Длинные штаны среди кустов. Длинные штаны под солнцем. В день убийства Дженни переживала, как бы дочку не укусила змея, как бы у нее не обгорели ноги. Что бы ни двигало рукой с топором – то был не умысел и не мысль. Нет, топор зацепился за инерцию чувства, которое уже прошло. Это можно будет упомянуть на слушании, если дело дойдет до слушания и если ее попросят выступить, что вполне вероятно, ведь в конце заявления, там, где надо указывать поручителя, почерком Дженни выведена фамилия Элизабет.
Какие выбрать слова? Как придать всему этому форму?

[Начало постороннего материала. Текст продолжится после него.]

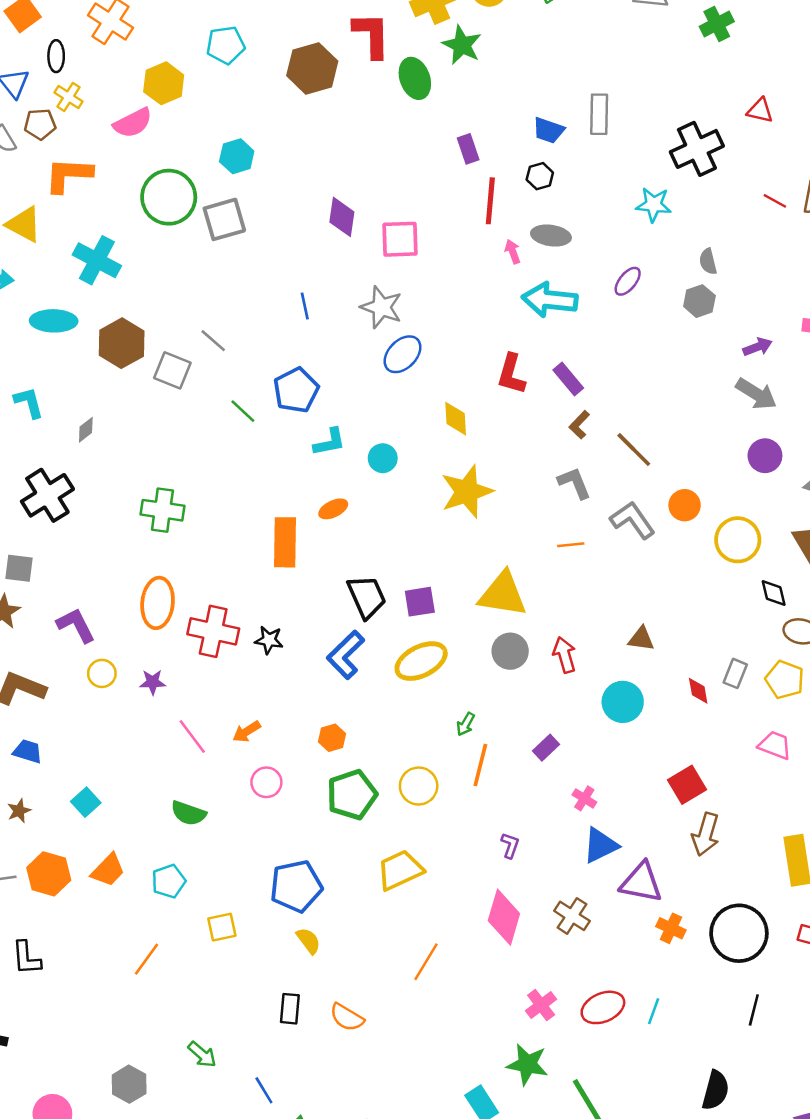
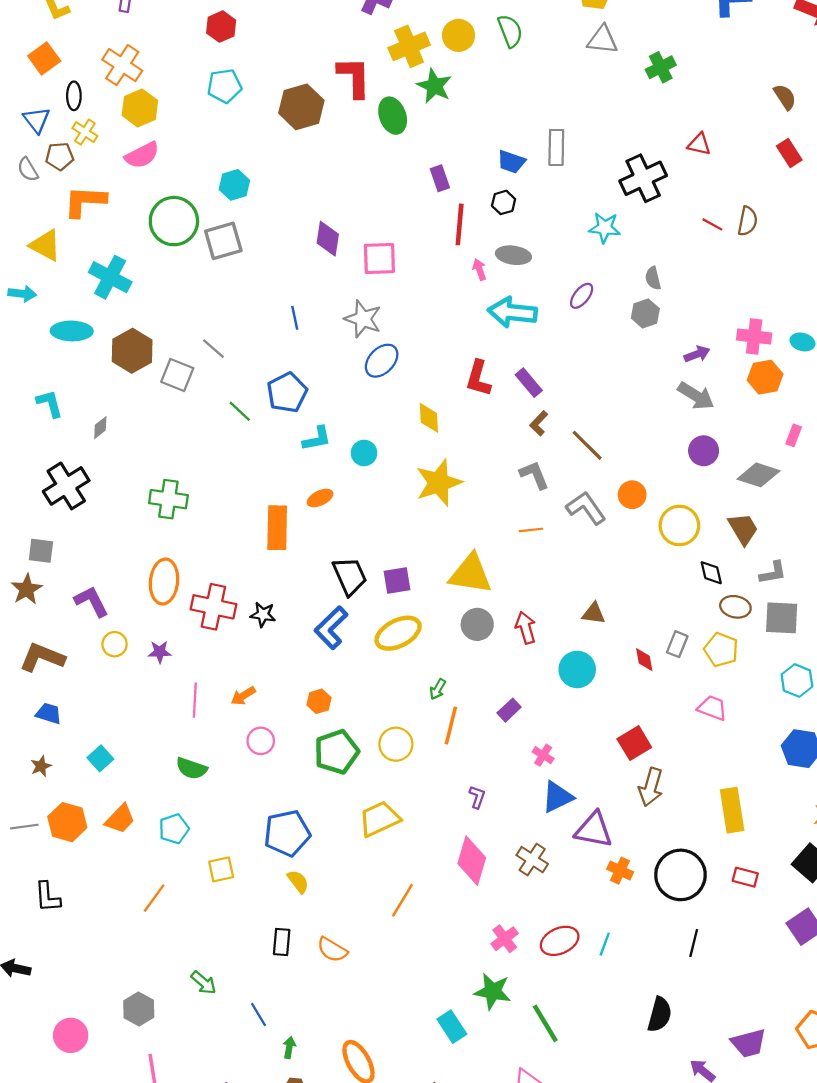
yellow hexagon: (164, 83) -> (140, 108), moved
pink line: (192, 737) -> (195, 700), turned 40

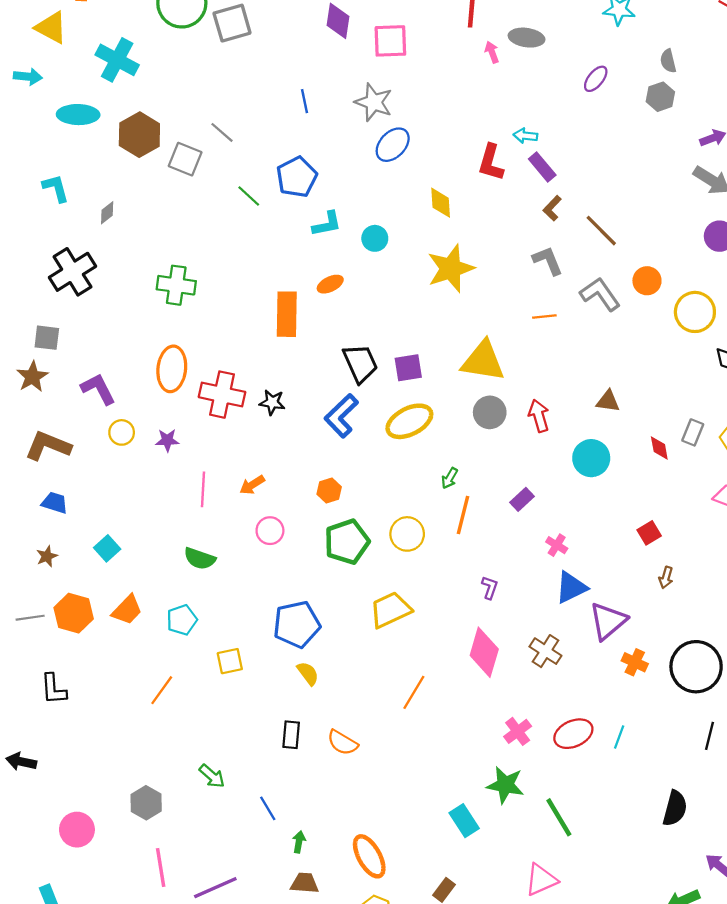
cyan arrow: (512, 312) -> (525, 136), moved, size x0.5
red square: (634, 743) -> (649, 533), size x0.7
brown arrow: (651, 787) -> (666, 577), size x0.6
purple triangle: (594, 830) -> (608, 621), turned -51

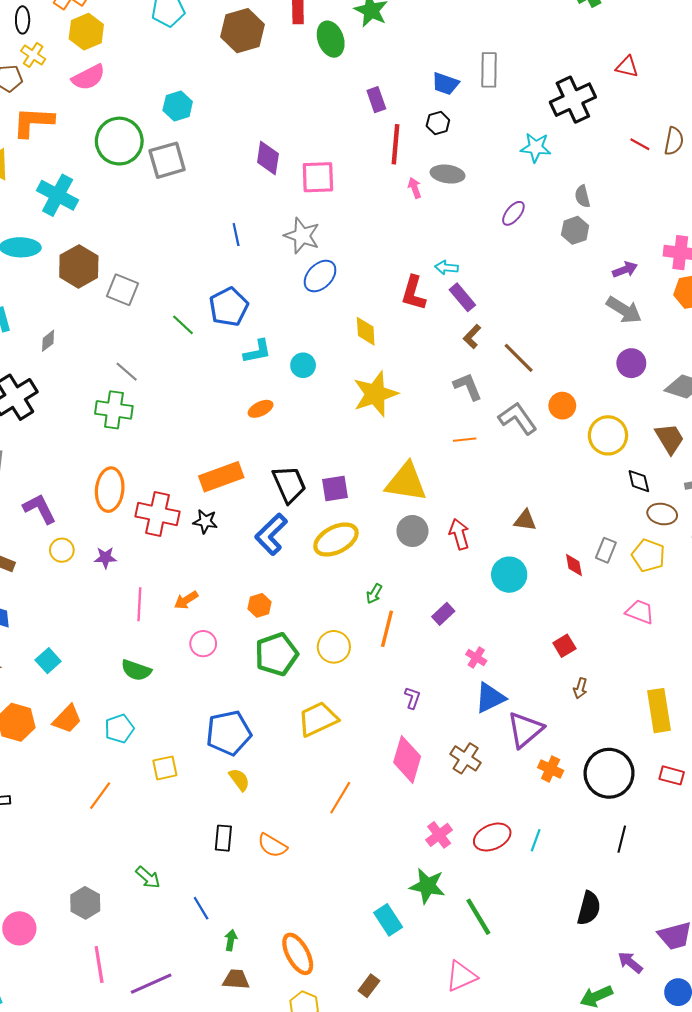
gray line: (222, 132) -> (127, 372), moved
orange rectangle: (287, 314) -> (221, 477), moved, turned 69

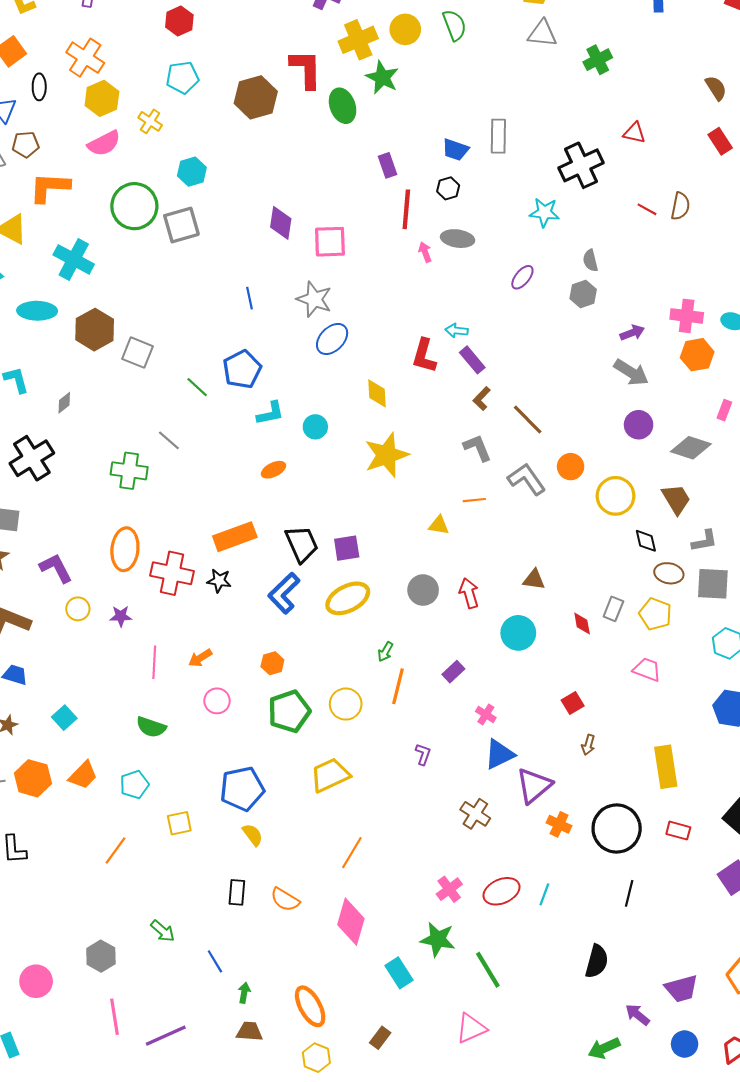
yellow cross: (33, 55) -> (150, 121), moved
gray line: (127, 372) -> (169, 440), moved
yellow triangle: (406, 482) -> (439, 525), moved, size x0.5
pink diamond: (407, 759) -> (351, 922), moved

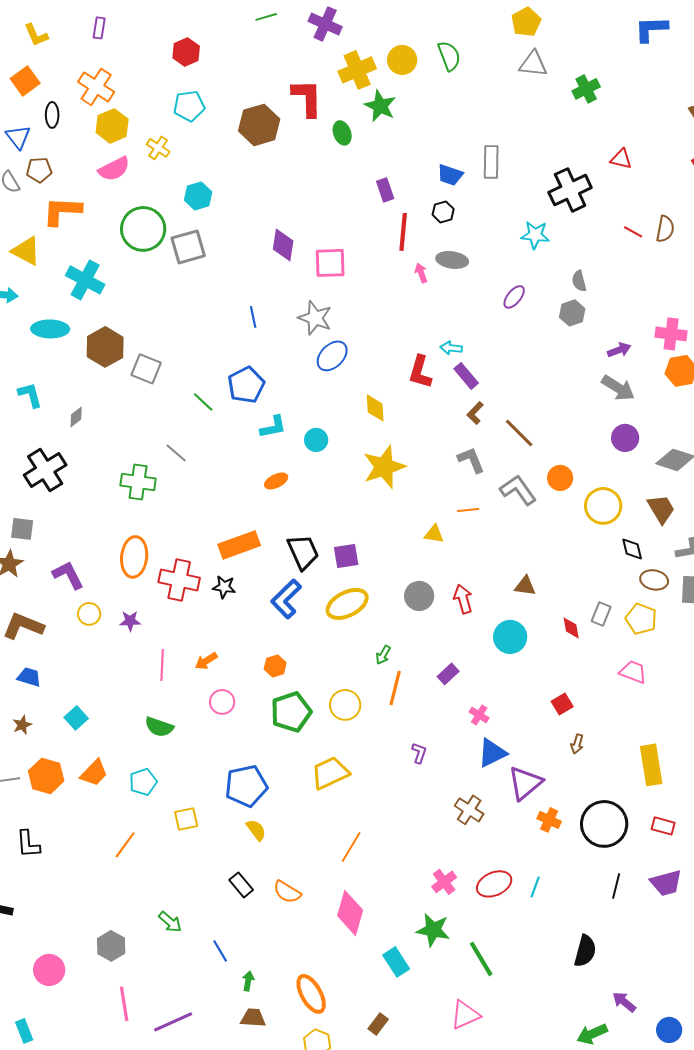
green ellipse: (343, 106) -> (342, 133), size x0.7
black rectangle: (237, 892) -> (241, 885), turned -45
purple trapezoid: (681, 989) -> (666, 883), moved

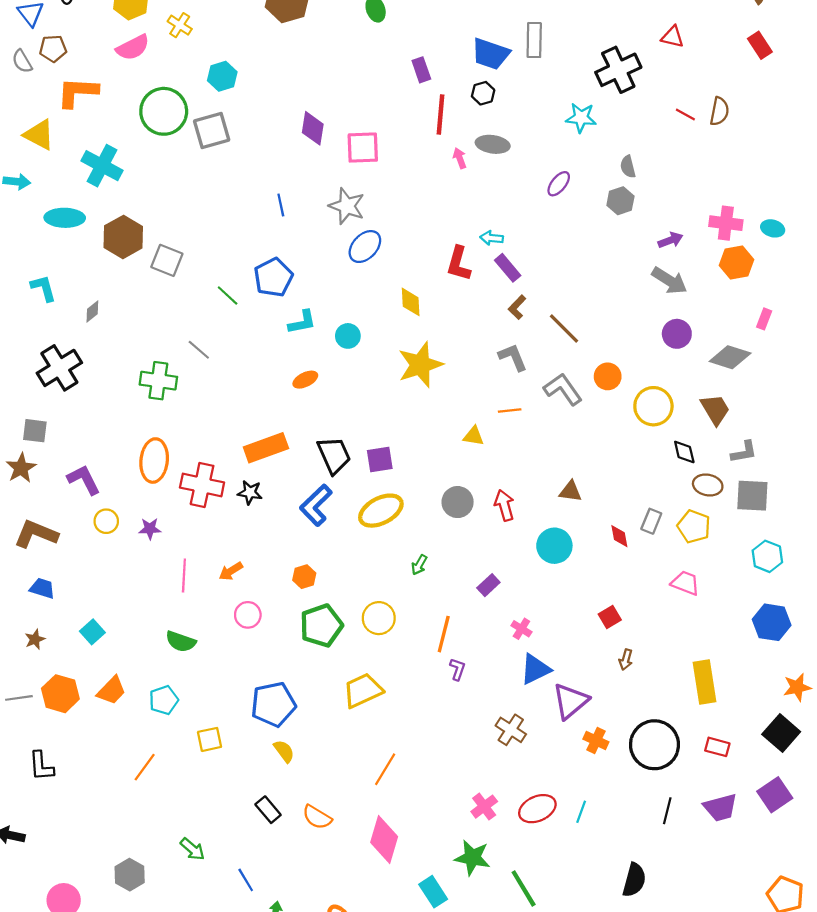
blue trapezoid: (450, 175) -> (491, 54), size x1.4
orange line: (395, 688) -> (444, 634), moved

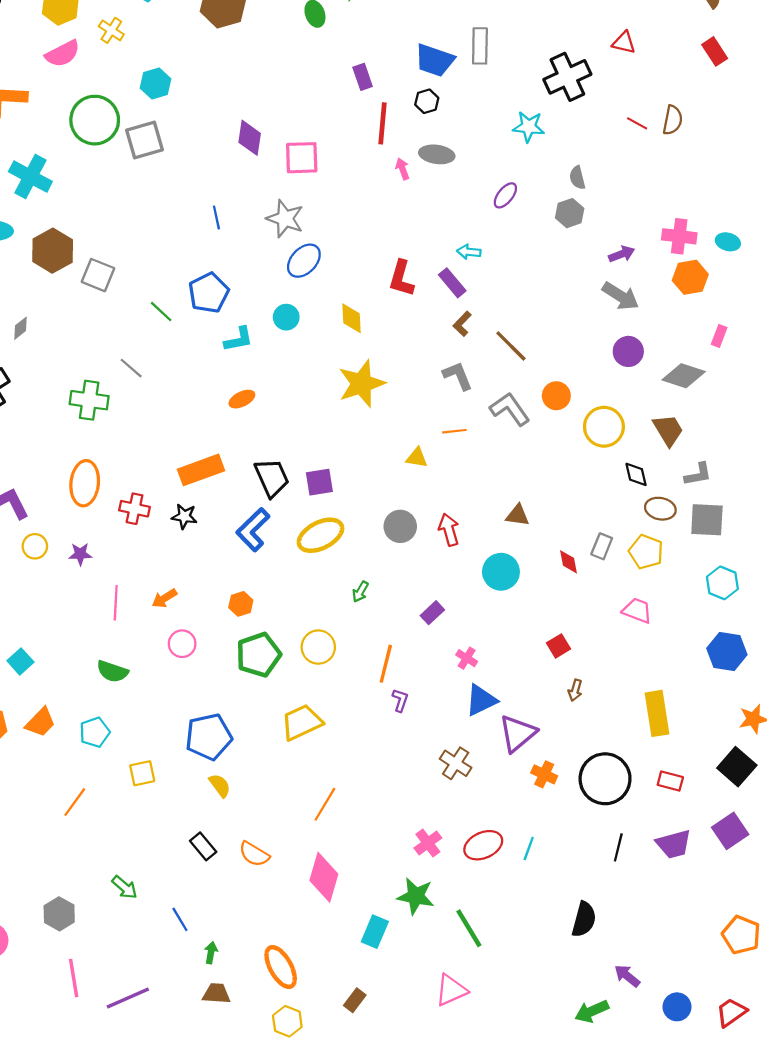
cyan arrow: (492, 238) -> (469, 252), moved
cyan circle: (348, 336) -> (286, 317), moved
red cross: (202, 485) -> (135, 509), size x0.7
cyan rectangle: (433, 892) -> (375, 932), turned 56

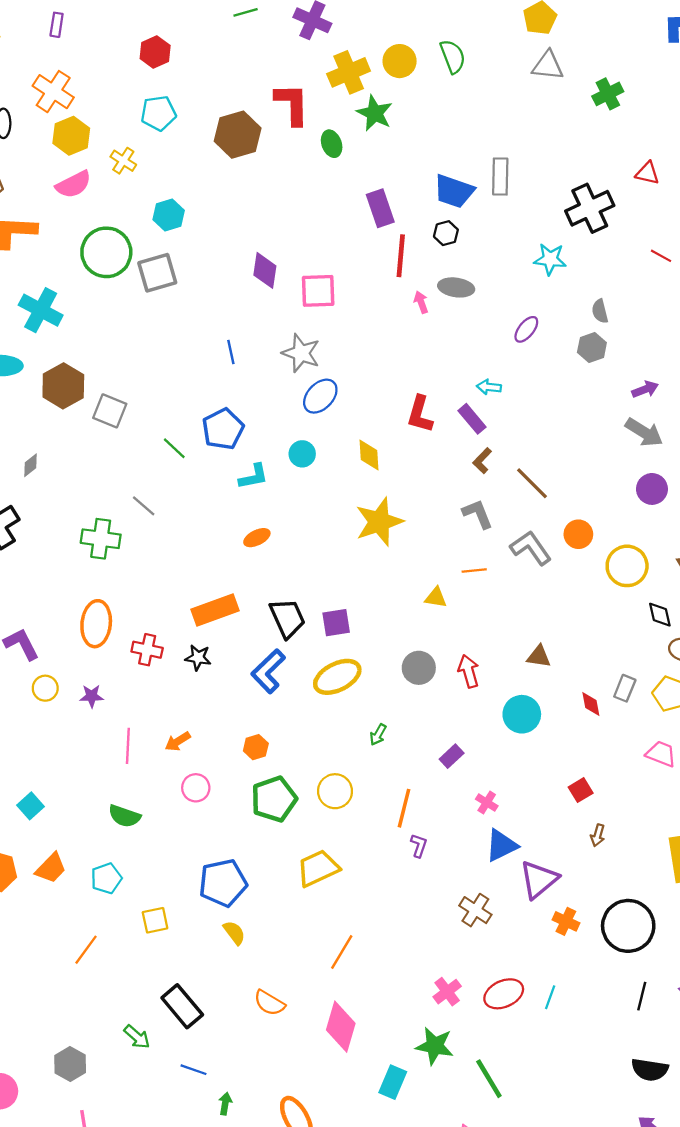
purple rectangle: (363, 77) -> (380, 208), size x1.4
black rectangle: (203, 846) -> (182, 1006), moved, size x1.5
blue line: (180, 919) -> (194, 1070), turned -40
black semicircle: (584, 919) -> (650, 1070), moved, turned 84

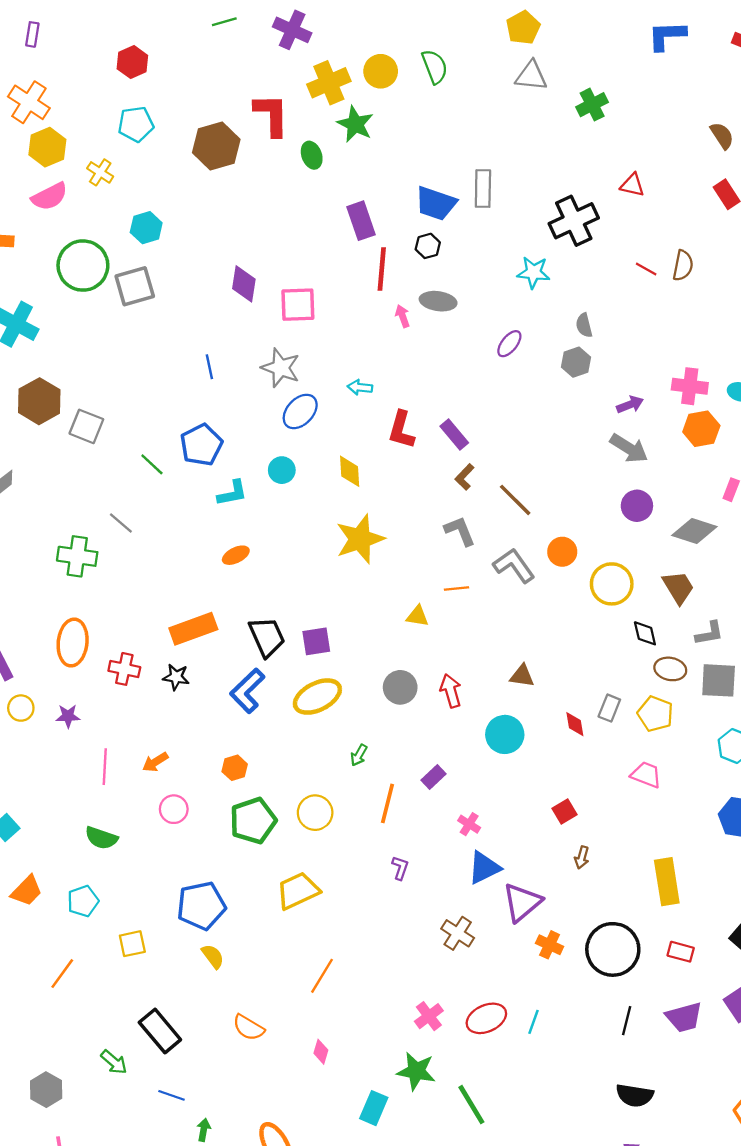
cyan arrow: (489, 387) -> (360, 387), moved
orange line: (404, 808) -> (388, 803), moved
pink diamond: (341, 1027) -> (321, 1052), size x0.5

Для меня это первая возможность просить об условно-досрочном освобождении, и я использую ее со смирением и безо всяких ожиданий. Мой поступок простить невозможно – ни вам, ни мне, ни Богу, ни кому-либо еще, живому или мертвому.
Кроме Элизабет
Элизабет меня простила
Элизабет отпустила меня
Элизабет просто чу…
Этот черновик она тоже порвала.
Дженни, конечно, сможет ее остановить. Сказать комиссии, что не подавала заявление, что это все Элизабет. Или что чувствует себя угрозой для общества, так что лучше им ее не выпускать. Нет ничего на свете, чего она хотела бы меньше, чем выйти на свободу.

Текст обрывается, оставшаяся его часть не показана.